- TASK OBJECTIVE -
Every line of the records that holds the word "riparazione" should be copied.

───── PROVIDED INFORMATION ─────

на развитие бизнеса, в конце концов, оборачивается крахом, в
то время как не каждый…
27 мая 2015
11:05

─────
───── PROVIDED INFORMATION ─────

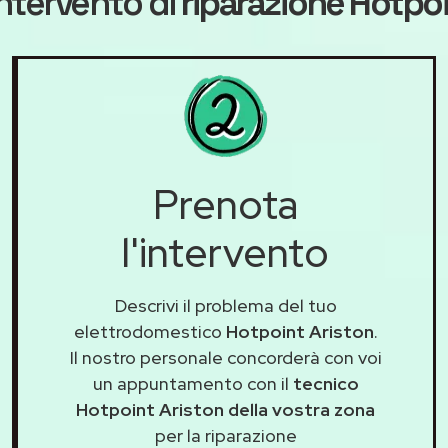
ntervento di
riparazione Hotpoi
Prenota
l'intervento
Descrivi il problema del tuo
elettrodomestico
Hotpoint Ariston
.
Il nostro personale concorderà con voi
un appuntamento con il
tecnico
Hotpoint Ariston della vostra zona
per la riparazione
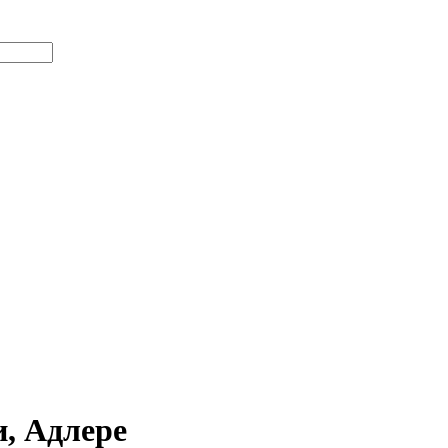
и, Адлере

─────

- EXERCISE ANSWER -
riparazione Hotpoi
per la riparazione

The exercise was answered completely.